The problem can start long before children are drawn into the spotlight. Carol Thatcher was sent to a private school for girls after her twin brother, Mark, went to boarding school. In Hurren’s report, Carol says she was fired because her mother Margaret’s position was that “there was no point in running a one-child home.”

The report adds that Thatcher’s success left Carol feeling she could never get the degree. Quoting the study, she says, “No one would ever know me for being anything other than Margaret Thatcher’s daughter, so at the end of the day, whatever I did wasn’t good enough.”

Horen has found that many children are made into muses, called out for family photos, or to make political points, such as when John Gummer, the conservative agriculture secretary, fed his four-year-old daughter Cordelia a beef burger during the mad cow disease crisis . . She writes: “Children know how to smile for the camera, but they are expected to remain silent actors on a public stage.”

Horen says the teenage years are often the most dangerous. Politicians’ children can be criticized at school, especially if their parents institute unpopular policies, or get involved in scandals such as affairs or legal irregularities. There are other risks, too: Ewan Blair was 16 when he was arrested in Leicester Square for being “drunk and incapacitated”, while William Straw, son of former Home Secretary Jack Straw, was 17 when he was warned about Selling hemp after a Tabloid bite bad.
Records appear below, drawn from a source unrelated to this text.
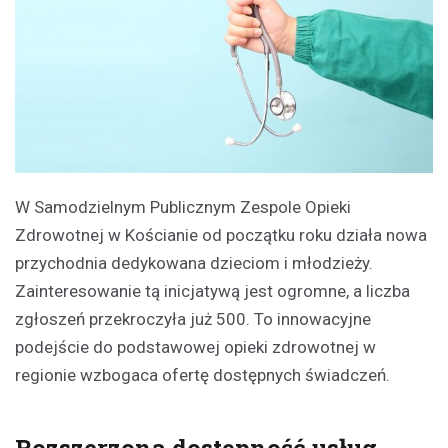
W Samodzielnym Publicznym Zespole Opieki
Zdrowotnej w Kościanie od początku roku działa nowa
przychodnia dedykowana dzieciom i młodzieży.
Zainteresowanie tą inicjatywą jest ogromne, a liczba
zgłoszeń przekroczyła już 500. To innowacyjne
podejście do podstawowej opieki zdrowotnej w
regionie wzbogaca ofertę dostępnych świadczeń.
Rozszerzona dostępność usług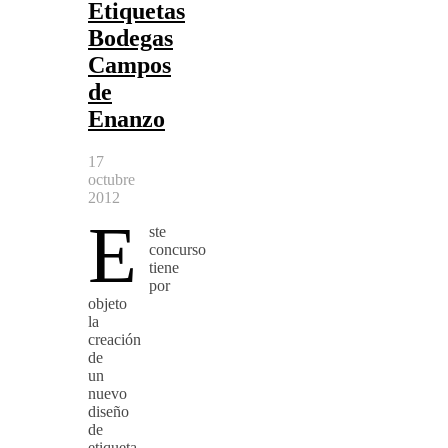
Etiquetas
Bodegas
Campos
de
Enanzo
17
octubre
2012
E
ste
concurso
tiene
por
objeto
la
creación
de
un
nuevo
diseño
de
etiqueta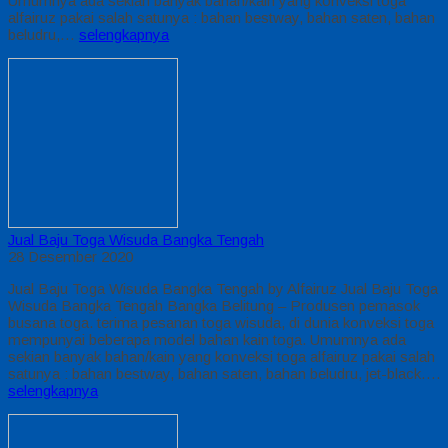
Umumnya ada sekian banyak bahan/kain yang konveksi toga
alfairuz pakai salah satunya : bahan bestway, bahan saten, bahan
beludru,…
selengkapnya
Jual Baju Toga Wisuda Bangka Tengah
28 Desember 2020
Jual Baju Toga Wisuda Bangka Tengah by Alfairuz Jual Baju Toga
Wisuda Bangka Tengah Bangka Belitung – Produsen pemasok
busana toga. terima pesanan toga wisuda, di dunia konveksi toga
mempunyai beberapa model bahan kain toga. Umumnya ada
sekian banyak bahan/kain yang konveksi toga alfairuz pakai salah
satunya : bahan bestway, bahan saten, bahan beludru, jet-black….
selengkapnya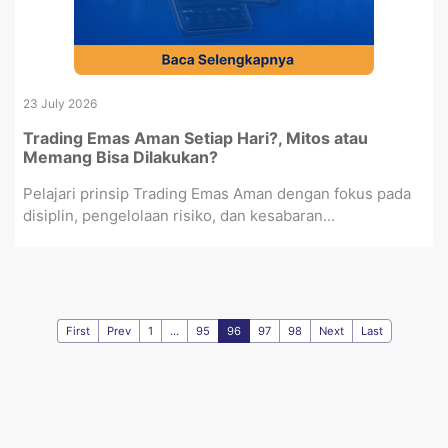
23 July 2026
Trading Emas Aman Setiap Hari?, Mitos atau
Memang Bisa Dilakukan?
Pelajari prinsip Trading Emas Aman dengan fokus pada
disiplin, pengelolaan risiko, dan kesabaran...
First
Prev
1
...
95
96
97
98
Next
Last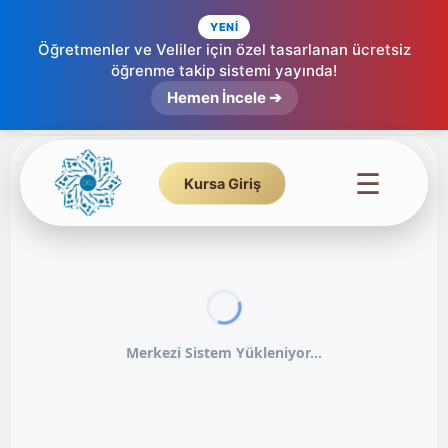
YENİ
Öğretmenler ve Veliler için özel tasarlanan ücretsiz
öğrenme takip sistemi yayında!
Hemen İncele ➔
☰
Kursa Giriş
Merkezi Sistem Yükleniyor...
With social media, Horen says, a single photo can make news. “The news feed is fast, and once a story comes out, a story is created around you. You don’t want that when you’re a teenager because it’s hard to get rid of that.”

The difficulties children face are not always obvious to their political parents. In 2017, Blair told The Mirror that he once commented to his kids that “it wasn’t that bad” for them, to which they replied, “No, you don’t realize, we used to get a lot of stick.”

Horen says some of the most serious problems arise when politicians publish private family stories in lucrative memoirs soon after they leave office. Since the 1970s, political memos have become more candid and revealing, with politicians raising family problems and discussing their children’s mishaps, failures, and even medical conditions. Combined with politicians posting personal information on social media, she said, children now face a “double whammy”.

“There’s a legacy of being a political kid, and sometimes it doesn’t show up until adulthood when they’re trying to build romantic relationships. They’ve learned to be very vague and not get so caught up that they didn’t understand how they were feeling,” says Horen.

“We need to find solutions to the problems these children are facing, because those public lessons can help new politicians as they enter Parliament.”